= Suzanne Chanteau =

French Polynesian medical researcher

Suzanne Chanteau (born 27 June 1952) is a French Polynesian medical researcher who directed the Pasteur Institute in New Caledonia from 2008 to 2013. She is notable for developing rapid diagnostic tests for plague, cholera, and bacterial meningitis.

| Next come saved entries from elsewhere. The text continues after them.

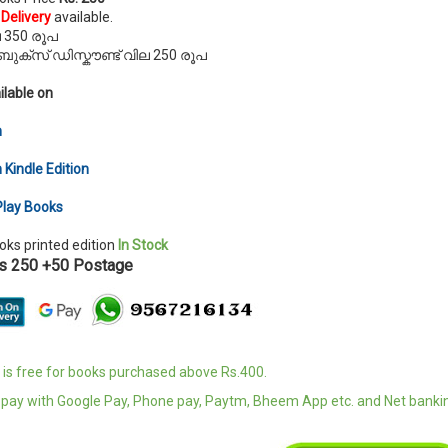
Delivery
available.
 350 രൂപ
ക്സ് ഡിസ്കൗണ്ട് വില 250 രൂപ
ilable on
n
Kindle Edition
Play Books
ks printed edition
In Stock
Rs 250 +50 Postage
is free for books purchased above Rs.400.
pay with Google Pay, Phone pay, Paytm, Bheem App etc. and Net banki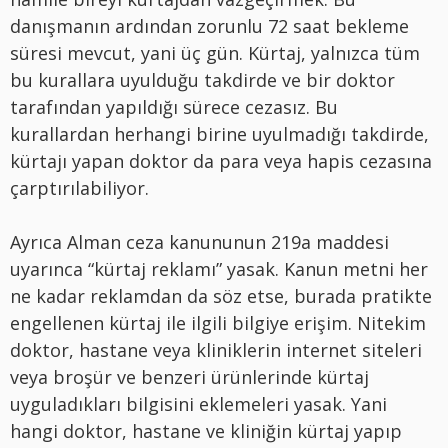
danışmanın ardından zorunlu 72 saat bekleme
süresi mevcut, yani üç gün. Kürtaj, yalnızca tüm
bu kurallara uyulduğu takdirde ve bir doktor
tarafından yapıldığı sürece cezasız. Bu
kurallardan herhangi birine uyulmadığı takdirde,
kürtajı yapan doktor da para veya hapis cezasına
çarptırılabiliyor.
Ayrıca Alman ceza kanununun 219a maddesi
uyarınca “kürtaj reklamı” yasak. Kanun metni her
ne kadar reklamdan da söz etse, burada pratikte
engellenen kürtaj ile ilgili bilgiye erişim. Nitekim
doktor, hastane veya kliniklerin internet siteleri
veya broşür ve benzeri ürünlerinde kürtaj
uyguladıkları bilgisini eklemeleri yasak. Yani
hangi doktor, hastane ve kliniğin kürtaj yapıp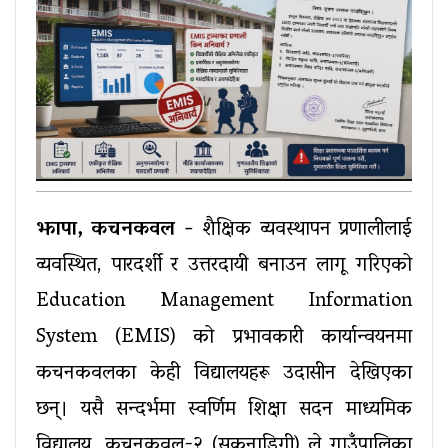
झापा, कचनकवल -
 शैक्षिक व्यवस्थापन प्रणालीलाई 
व्यवस्थित, पारदर्शी र उत्तरदायी बनाउन लागू गरिएको 
Education Management Information 
System (EMIS) को प्रभावकारी कार्यान्वयनमा 
कचनकवलका केही विद्यालयहरू उदासीन देखिएका 
छन्। यसै सन्दर्भमा स्वर्णिम शिक्षा सदन माध्यमिक 
विद्यालय, कचनकवल-२ (सुकुनाडिगी) ले गाउँपालिका 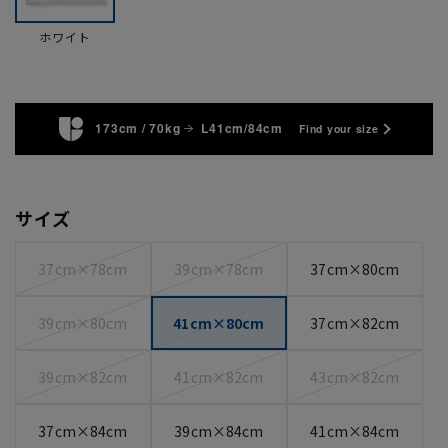
ホワイト
173cm / 70kg
L41cm/84cm
Find your size
サイズ
37cm×78cm
39cm×78cm
37cm×80cm
39cm×80cm
41cm×80cm
37cm×82cm
39cm×82cm
41cm×82cm
43cm×82cm
37cm×84cm
39cm×84cm
41cm×84cm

Chanteau was born in Papeete. After studying biology in France, she worked at the Malardé Institute in Tahiti from 1975 to 1993, working on Ciguatera fish poisoningg and Lymphatic filariasis. In 1994 she began working for the Pasteur Institute, initially in Madagascar, where she worked on Tuberculosis and Plague. In Madagascar she developed a rapid diagnostic method for plague and a rapid test for Cholera. In 2002 she was appointed director of the Pasteur Institute's research center in Niger, studying Meningitis. Again, she developed a rapid diagnostic test for the disease. From 2008 to 2013 she was director of the Pasteur Institute in New Caledonia.

==Honours==
In 1999 she was made a knight of the Ordre national du Mérite. In 2002 she was made a knight of the National Order of Madagascar. In 2007 she was made a knight of the Legion of Honour.

In September 2019 she was made an officer of the Order of Tahiti Nui.